Verhoeven’s “Benedetta” begins with an outdoor scene. On the way to the monastery of Pescia, the convoy with the future novice is attacked by a band of robbers. Benedetta, kneeling in front of a picture of Mary, prays to the Madonna to send help. A bird flies by and drops its droppings on one of the robbers. You understand the hint and pull away. Then you see Benedetta’s entry into the convent being negotiated. The abbess, played with fragile dignity by Charlotte Rampling, demands a hundred and fifty gold scudi, the girl’s father only wants to pay a hundred. He shouldn’t haggle like a Jew, the abbess rebukes him, and he gives in.
The two triumphs of female persistence over male dominance are a dramaturgical promise. The film, it seems, wants to explore the women’s cosmos of the monastery in a completely new way. In the following scenes you can see how a theorbo is played, how silk threads are spun and how the bookkeeping works. A statue of the Virgin falls over and buries Benedetta under herself. She survived, but there is still no talk of a miracle. But then, after a leap in time, Benedetta’s visions set in. It is the moment when the film flips from the outside to the inside perspective of its heroine. And it’s the moment when Paul Verhoeven does what he does best: action cinema. Venomous snakes crawl up Benedetta’s body and Jesus cuts off their heads. A knight tries to rape Benedetta, but Jesus kills him. It seems as if Verhoeven copied these scenes from another film. It is therefore also the moment when the film betrays its heroine.
A Jesus with a female pubic triangle
The tragedy of Benedetta Carlini’s story lies in the fact that she believed in her dream story. Verhoeven, on the other hand, does not believe in it for a second, for him there is only the reality of desire. That is why he stages the encounter between Benedetta (Virginie Efira) and Bartolomea (Daphné Patakia) as a lesbian love story and the visions as their symbolic processing. The climax of this overwrite is an apparition of the crucified, who asks Benedetta to lie on him. The camera slides down on his body and sees a female pubic triangle.

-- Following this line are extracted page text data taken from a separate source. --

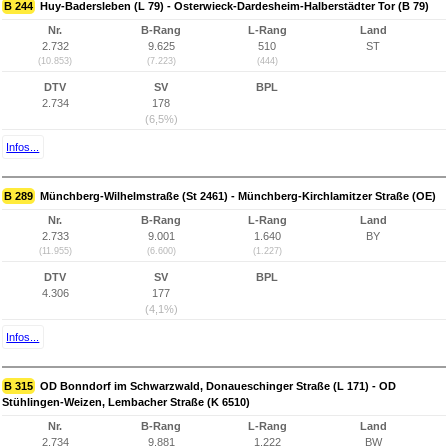
B 244
Huy-Badersleben (L 79) - Osterwieck-Dardesheim-Halberstädter Tor (B 79)
Nr.
B-Rang
L-Rang
Land
2.732
9.625
510
ST
(10.853)
(7.223)
(444)
DTV
SV
BPL
2.734
178
(6,5%)
Infos...
B 289
Münchberg-Wilhelmstraße (St 2461) - Münchberg-Kirchlamitzer Straße (OE)
Nr.
B-Rang
L-Rang
Land
2.733
9.001
1.640
BY
(11.955)
(6.600)
(1.227)
DTV
SV
BPL
4.306
177
(4,1%)
Infos...
B 315
OD Bonndorf im Schwarzwald, Donaueschinger Straße (L 171) - OD
Stühlingen-Weizen, Lembacher Straße (K 6510)
Nr.
B-Rang
L-Rang
Land
2.734
9.881
1.222
BW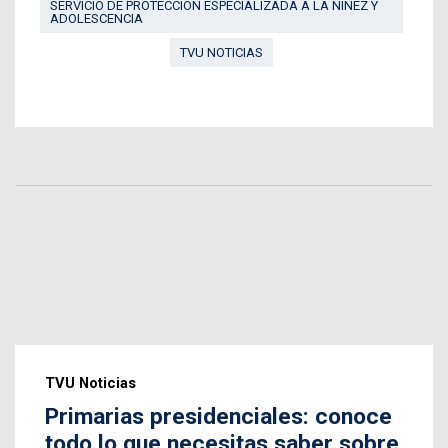
SERVICIO DE PROTECCIÓN ESPECIALIZADA A LA NIÑEZ Y
ADOLESCENCIA
TVU NOTICIAS
TVU Noticias
Primarias presidenciales: conoce
todo lo que necesitas saber sobre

In a film that is serious about the power of the unconscious, this blasphemy would be a permanent image. Here it sizzles, because Verhoeven is not interested in the emotional world of his heroine, from which it comes. For him, too, love is primarily a process, an act for which statuettes of the Virgin Mary are turned into dildos and hidden in missiles, and when Benedetta receives her stigmata, he lays the shards with which she has pierced her hands and feet, like this clearly like a surgeon’s instruments. This rabid superficiality is a basic feature of Verhoeven’s cinema, but in his better films he has found leading actresses who contrast his voyeur gaze with the intensity of their play. Most recently, in “Elle”, it was Isabelle Huppert. The Belgian Virginie Efira, who walks through “Benedetta” like a late Hitchcock blonde, lacks the stature for it.
So the heart of this film stands still before the story really gets going. And it doesn’t start to beat when Verhoeven unwinds the full program of the sword-and-cowl genre: a nun falling from the roof of the church; the plague that comes to Pescia with a corrupt nuncio (Lambert Wilson); a failed witch burning that leads to a popular uprising. Almost forty years ago Verhoeven told something very similar – just not as a sour monastery drama, but as a colorful historical carnival. At the time it was about a mercenary in Renaissance Italy, but monks, witches, blondes and the plague were also involved. The film was called “Flesh and Blood”. Flesh and blood: that’s all “Benedetta” is missing.